### TASK TO CARRY OUT
Would you please return the lines of the entries below starting at the line that has "3 сезон 1 серия" and ending at the line that has "ou 10x de R$ 4.793,51", both included, exactly as they are?

### INPUT FOR THIS TASK
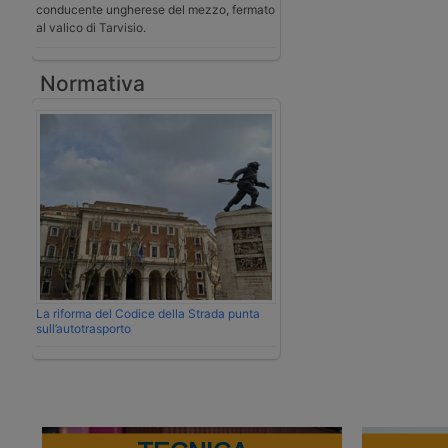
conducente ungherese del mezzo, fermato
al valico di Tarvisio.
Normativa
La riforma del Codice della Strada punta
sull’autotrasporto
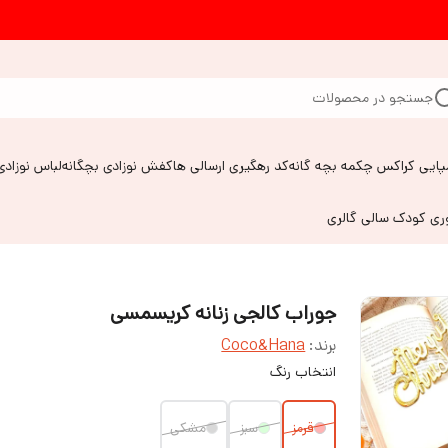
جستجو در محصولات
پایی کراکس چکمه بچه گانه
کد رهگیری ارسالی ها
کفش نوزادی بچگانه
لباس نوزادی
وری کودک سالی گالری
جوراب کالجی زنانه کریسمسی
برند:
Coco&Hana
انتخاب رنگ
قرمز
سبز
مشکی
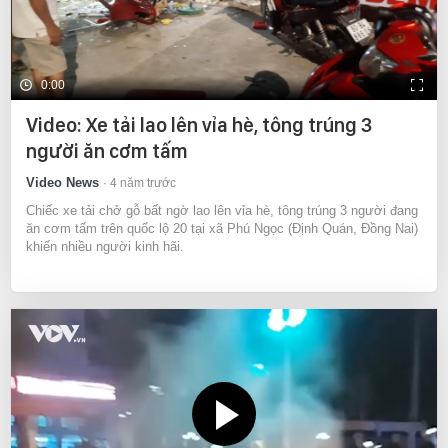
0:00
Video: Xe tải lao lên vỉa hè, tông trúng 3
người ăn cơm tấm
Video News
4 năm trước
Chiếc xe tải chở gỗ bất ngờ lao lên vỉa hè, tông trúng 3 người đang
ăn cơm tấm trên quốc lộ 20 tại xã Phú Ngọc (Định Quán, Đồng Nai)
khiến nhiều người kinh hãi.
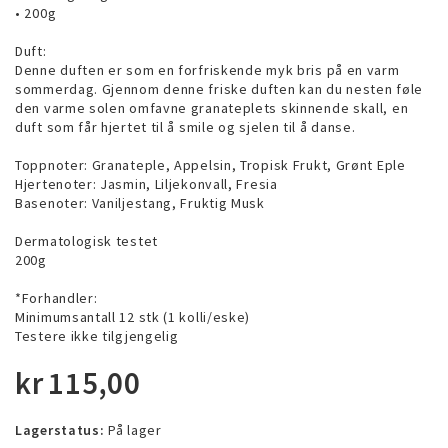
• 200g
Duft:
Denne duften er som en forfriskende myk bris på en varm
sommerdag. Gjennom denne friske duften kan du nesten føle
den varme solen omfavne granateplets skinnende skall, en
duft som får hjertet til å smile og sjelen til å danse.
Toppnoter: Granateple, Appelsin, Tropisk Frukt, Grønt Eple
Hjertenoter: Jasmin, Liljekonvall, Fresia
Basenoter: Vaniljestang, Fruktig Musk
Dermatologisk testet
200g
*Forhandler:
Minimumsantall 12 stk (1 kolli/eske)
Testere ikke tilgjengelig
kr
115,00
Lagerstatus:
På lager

...

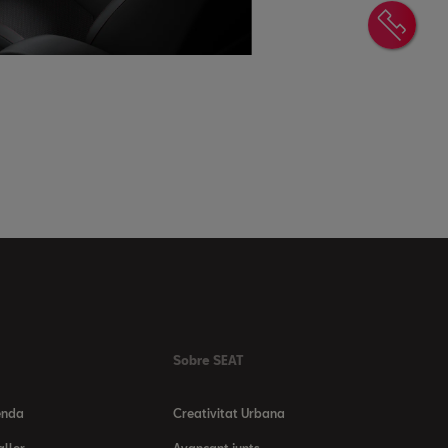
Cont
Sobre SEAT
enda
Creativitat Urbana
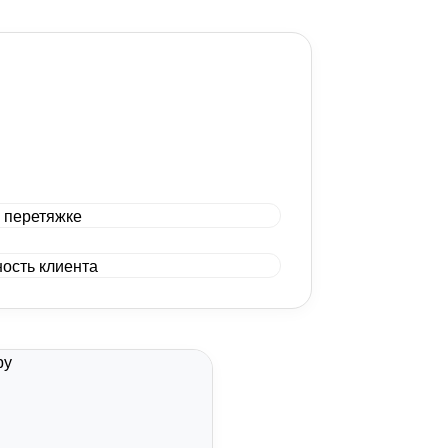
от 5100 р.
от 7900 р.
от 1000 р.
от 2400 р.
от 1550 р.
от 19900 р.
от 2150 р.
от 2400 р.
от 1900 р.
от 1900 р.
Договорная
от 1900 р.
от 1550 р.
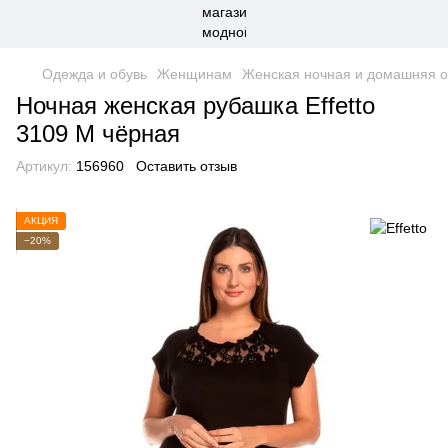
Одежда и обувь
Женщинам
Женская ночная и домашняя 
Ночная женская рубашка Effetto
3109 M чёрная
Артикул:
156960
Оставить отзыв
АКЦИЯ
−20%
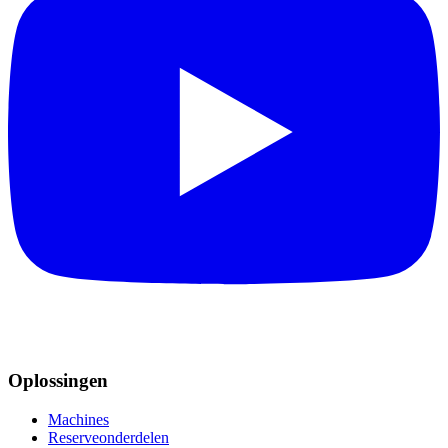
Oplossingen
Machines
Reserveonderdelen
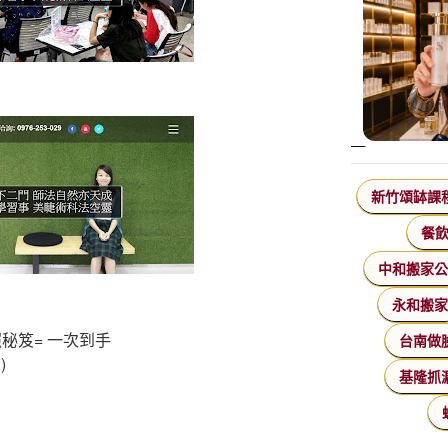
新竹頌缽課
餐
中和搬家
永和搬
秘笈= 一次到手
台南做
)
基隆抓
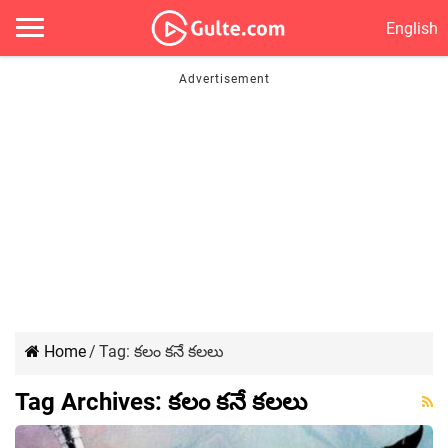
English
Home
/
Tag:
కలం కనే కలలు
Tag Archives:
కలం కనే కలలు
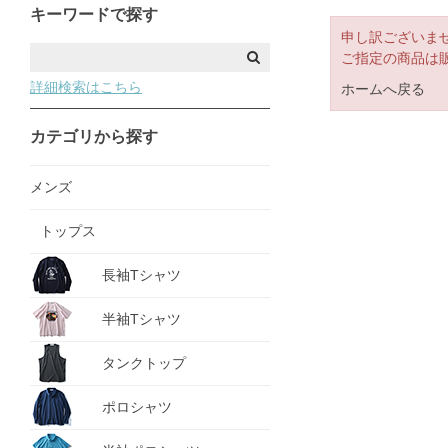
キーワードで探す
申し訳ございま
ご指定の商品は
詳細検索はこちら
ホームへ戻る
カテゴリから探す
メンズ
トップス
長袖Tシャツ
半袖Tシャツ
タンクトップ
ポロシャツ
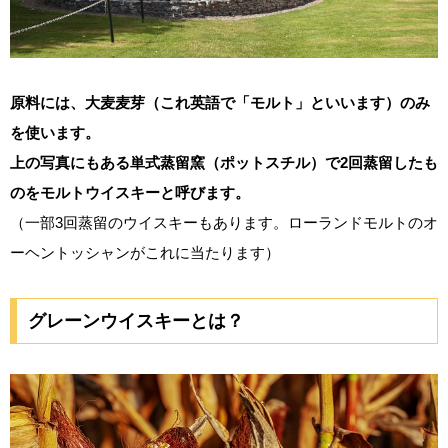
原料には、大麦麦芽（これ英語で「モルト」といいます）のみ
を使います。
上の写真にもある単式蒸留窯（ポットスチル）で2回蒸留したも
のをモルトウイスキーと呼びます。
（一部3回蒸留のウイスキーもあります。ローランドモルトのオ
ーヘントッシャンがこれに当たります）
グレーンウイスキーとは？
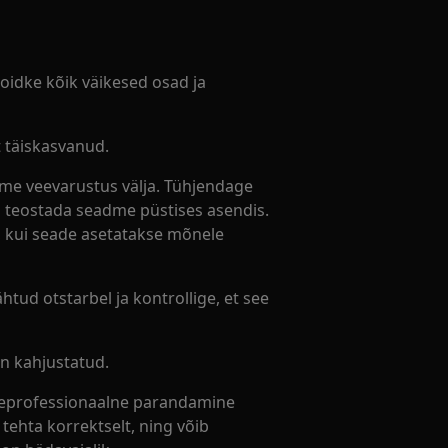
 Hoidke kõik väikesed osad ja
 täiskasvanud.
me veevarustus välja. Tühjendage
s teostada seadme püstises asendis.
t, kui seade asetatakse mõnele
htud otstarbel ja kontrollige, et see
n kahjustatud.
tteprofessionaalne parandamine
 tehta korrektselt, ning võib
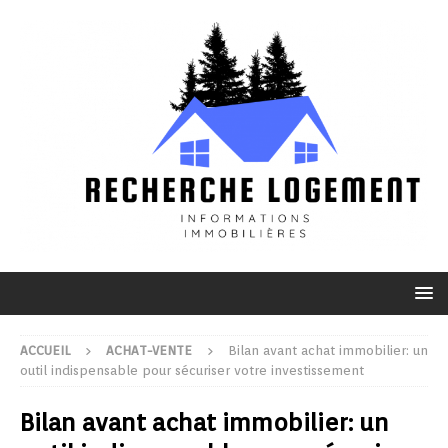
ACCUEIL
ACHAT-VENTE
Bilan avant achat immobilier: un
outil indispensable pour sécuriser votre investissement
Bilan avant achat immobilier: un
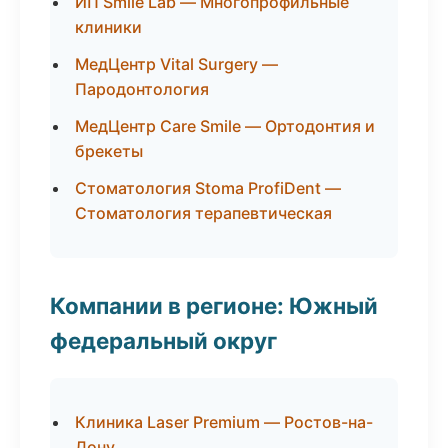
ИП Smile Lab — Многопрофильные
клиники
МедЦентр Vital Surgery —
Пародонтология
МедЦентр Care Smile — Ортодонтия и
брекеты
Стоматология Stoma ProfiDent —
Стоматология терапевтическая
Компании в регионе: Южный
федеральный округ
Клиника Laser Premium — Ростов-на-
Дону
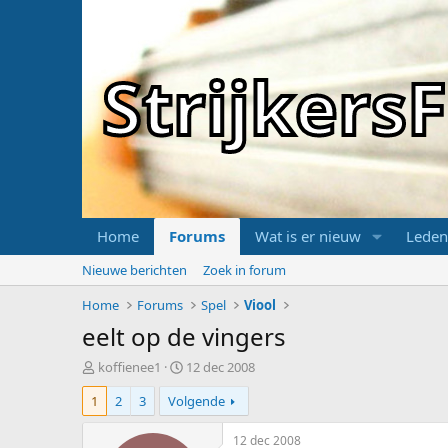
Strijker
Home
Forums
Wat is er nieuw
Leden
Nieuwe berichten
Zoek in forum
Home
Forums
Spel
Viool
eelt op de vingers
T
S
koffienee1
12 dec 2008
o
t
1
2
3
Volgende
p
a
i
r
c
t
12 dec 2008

==

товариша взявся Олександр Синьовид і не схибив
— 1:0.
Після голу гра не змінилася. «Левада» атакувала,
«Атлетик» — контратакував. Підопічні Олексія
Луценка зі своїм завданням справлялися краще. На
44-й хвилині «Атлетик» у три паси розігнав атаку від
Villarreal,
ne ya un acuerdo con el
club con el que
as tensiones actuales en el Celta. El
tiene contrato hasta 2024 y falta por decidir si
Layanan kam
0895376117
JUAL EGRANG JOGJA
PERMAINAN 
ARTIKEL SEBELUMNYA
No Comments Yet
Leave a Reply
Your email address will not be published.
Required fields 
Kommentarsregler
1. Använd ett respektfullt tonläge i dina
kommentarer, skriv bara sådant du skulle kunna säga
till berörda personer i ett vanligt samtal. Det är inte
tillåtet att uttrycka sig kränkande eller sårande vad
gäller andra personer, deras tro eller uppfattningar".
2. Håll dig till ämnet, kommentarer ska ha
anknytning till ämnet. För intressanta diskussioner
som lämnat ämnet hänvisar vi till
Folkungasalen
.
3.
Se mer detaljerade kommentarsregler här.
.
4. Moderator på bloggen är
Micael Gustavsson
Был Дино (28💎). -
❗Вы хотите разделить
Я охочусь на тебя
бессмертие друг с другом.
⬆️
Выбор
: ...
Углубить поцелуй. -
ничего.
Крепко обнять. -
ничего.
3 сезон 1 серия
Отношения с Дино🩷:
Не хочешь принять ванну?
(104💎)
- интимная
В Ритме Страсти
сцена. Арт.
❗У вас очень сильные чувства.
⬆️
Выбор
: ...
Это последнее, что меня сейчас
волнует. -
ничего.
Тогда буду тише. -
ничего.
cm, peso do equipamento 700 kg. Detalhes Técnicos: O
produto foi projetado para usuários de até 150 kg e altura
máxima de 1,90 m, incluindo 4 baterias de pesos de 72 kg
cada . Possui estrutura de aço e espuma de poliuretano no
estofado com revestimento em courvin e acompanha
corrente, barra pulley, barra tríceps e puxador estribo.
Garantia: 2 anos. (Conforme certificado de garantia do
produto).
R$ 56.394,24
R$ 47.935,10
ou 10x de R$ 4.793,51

### EXPECTED ANSWER
3 сезон 1 серия
Отношения с Дино🩷:
Не хочешь принять ванну?
(104💎)
- интимная
В Ритме Страсти
сцена. Арт.
❗У вас очень сильные чувства.
⬆️
Выбор
: ...
Это последнее, что меня сейчас
волнует. -
ничего.
Тогда буду тише. -
ничего.
cm, peso do equipamento 700 kg. Detalhes Técnicos: O
produto foi projetado para usuários de até 150 kg e altura
máxima de 1,90 m, incluindo 4 baterias de pesos de 72 kg
cada . Possui estrutura de aço e espuma de poliuretano no
estofado com revestimento em courvin e acompanha
corrente, barra pulley, barra tríceps e puxador estribo.
Garantia: 2 anos. (Conforme certificado de garantia do
produto).
R$ 56.394,24
R$ 47.935,10
ou 10x de R$ 4.793,51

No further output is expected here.